Exercise prompt –
Records follow. Select each line holding "Mans".

(Material supplied begins)

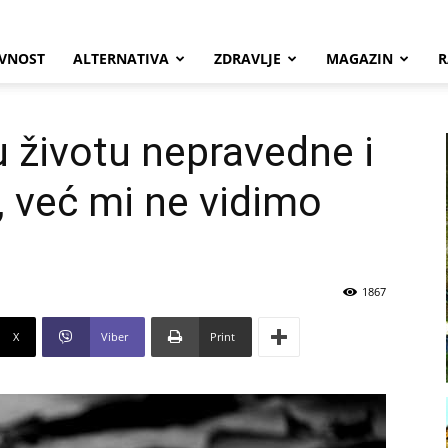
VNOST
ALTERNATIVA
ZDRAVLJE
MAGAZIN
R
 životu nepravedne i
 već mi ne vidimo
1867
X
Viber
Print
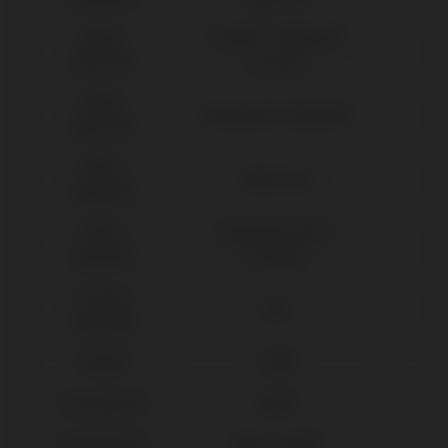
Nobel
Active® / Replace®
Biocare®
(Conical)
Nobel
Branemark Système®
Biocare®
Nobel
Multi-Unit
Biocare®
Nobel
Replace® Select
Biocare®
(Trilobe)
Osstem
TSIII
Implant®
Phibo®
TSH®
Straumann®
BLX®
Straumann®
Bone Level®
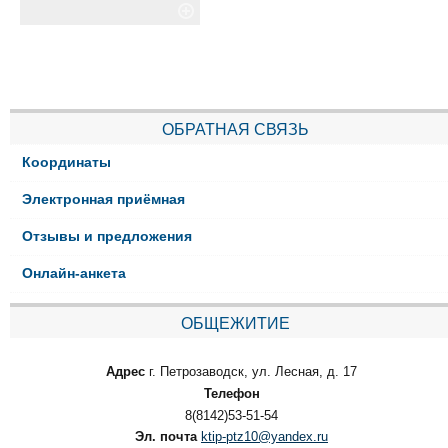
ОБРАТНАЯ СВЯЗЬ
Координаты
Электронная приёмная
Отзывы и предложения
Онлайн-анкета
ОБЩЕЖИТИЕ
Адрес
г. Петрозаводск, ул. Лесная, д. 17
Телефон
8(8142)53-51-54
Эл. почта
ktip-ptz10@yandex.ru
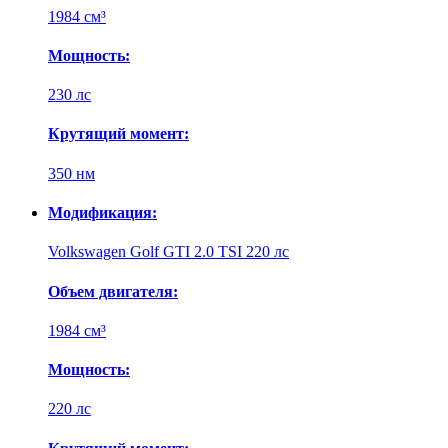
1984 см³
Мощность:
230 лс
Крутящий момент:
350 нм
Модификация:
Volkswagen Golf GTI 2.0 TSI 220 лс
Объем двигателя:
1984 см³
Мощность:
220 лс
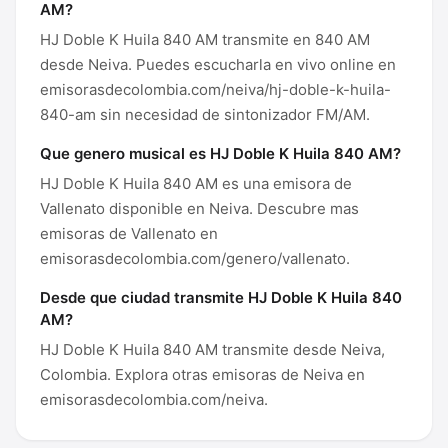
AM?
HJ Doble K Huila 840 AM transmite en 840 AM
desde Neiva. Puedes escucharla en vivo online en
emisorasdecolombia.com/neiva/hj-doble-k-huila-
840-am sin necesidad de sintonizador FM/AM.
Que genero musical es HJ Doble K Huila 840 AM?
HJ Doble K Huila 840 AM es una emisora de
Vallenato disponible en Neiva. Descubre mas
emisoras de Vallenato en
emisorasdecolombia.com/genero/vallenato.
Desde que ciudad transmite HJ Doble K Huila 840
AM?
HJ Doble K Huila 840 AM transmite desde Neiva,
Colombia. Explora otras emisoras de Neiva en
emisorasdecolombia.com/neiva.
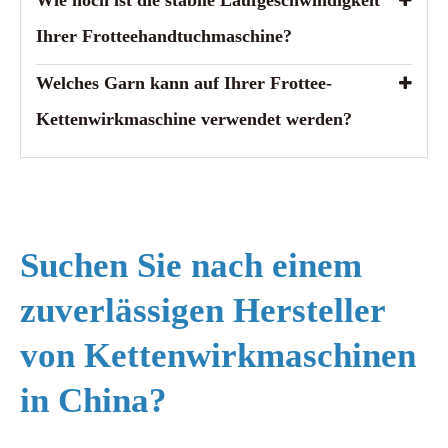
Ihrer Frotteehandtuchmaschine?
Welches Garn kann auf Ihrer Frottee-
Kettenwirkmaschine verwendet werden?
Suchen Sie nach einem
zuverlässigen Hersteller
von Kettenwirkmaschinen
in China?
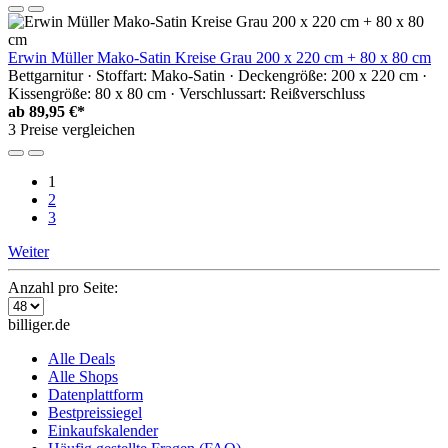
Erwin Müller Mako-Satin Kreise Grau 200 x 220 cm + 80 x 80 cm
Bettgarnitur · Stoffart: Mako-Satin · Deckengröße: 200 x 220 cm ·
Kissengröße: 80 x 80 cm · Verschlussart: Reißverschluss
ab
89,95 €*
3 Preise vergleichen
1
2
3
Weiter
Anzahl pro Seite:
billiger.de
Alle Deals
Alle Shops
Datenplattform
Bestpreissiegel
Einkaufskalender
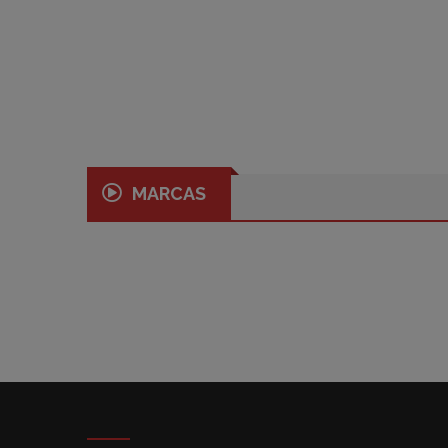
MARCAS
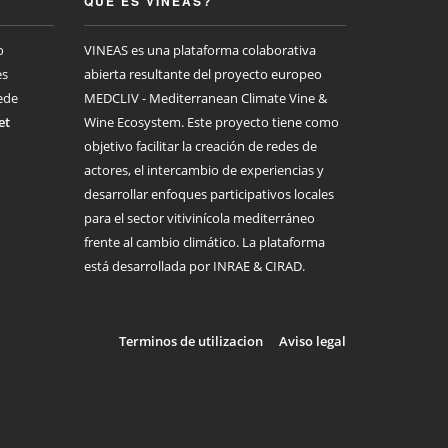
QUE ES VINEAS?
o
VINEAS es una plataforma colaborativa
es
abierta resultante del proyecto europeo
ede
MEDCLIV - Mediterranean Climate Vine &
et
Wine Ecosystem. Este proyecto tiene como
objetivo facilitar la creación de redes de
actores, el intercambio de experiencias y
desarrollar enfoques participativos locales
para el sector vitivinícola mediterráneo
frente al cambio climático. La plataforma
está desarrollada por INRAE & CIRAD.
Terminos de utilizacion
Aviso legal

(Material supplied ends)
(Material supplied begins)

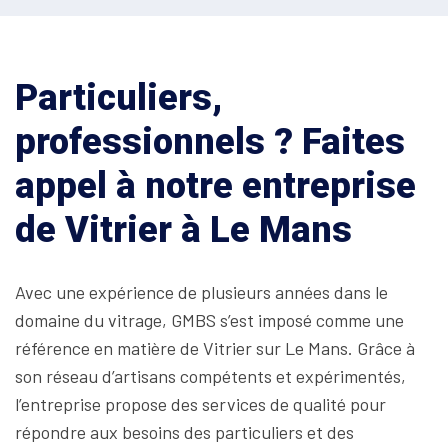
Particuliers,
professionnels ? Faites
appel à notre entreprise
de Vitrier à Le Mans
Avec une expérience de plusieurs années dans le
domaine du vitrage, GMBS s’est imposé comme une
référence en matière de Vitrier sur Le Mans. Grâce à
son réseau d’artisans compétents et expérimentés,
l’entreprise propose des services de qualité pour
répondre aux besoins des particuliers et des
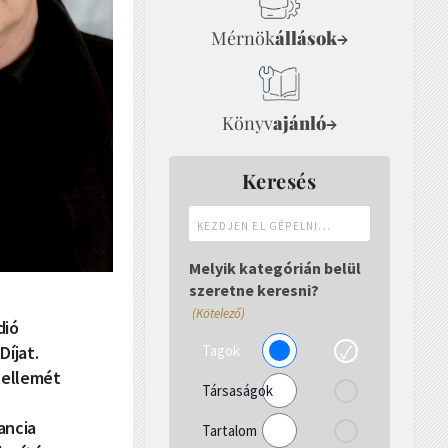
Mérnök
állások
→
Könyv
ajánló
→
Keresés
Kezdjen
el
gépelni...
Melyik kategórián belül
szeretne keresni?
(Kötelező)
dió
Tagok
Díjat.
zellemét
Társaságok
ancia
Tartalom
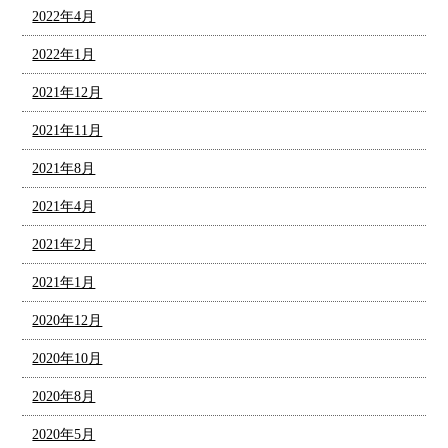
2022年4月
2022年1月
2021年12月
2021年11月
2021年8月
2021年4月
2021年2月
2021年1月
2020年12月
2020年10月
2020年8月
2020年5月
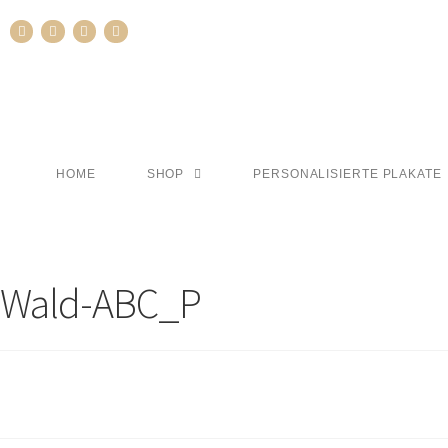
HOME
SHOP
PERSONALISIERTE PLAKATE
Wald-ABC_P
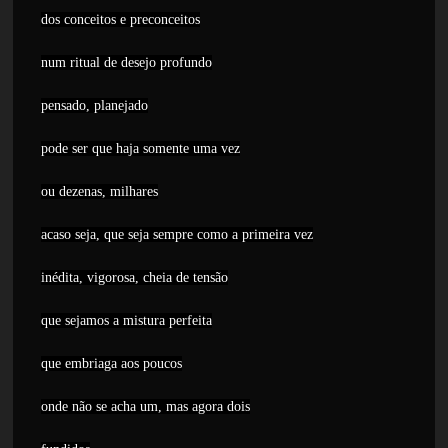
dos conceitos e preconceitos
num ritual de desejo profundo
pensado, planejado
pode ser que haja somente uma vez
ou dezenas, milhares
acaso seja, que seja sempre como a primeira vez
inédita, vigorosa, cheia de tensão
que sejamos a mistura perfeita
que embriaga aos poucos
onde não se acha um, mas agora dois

(Material supplied ends)

Finished exercise –
de Vitrier à Le Mans
référence en matière de Vitrier sur Le Mans. Grâce à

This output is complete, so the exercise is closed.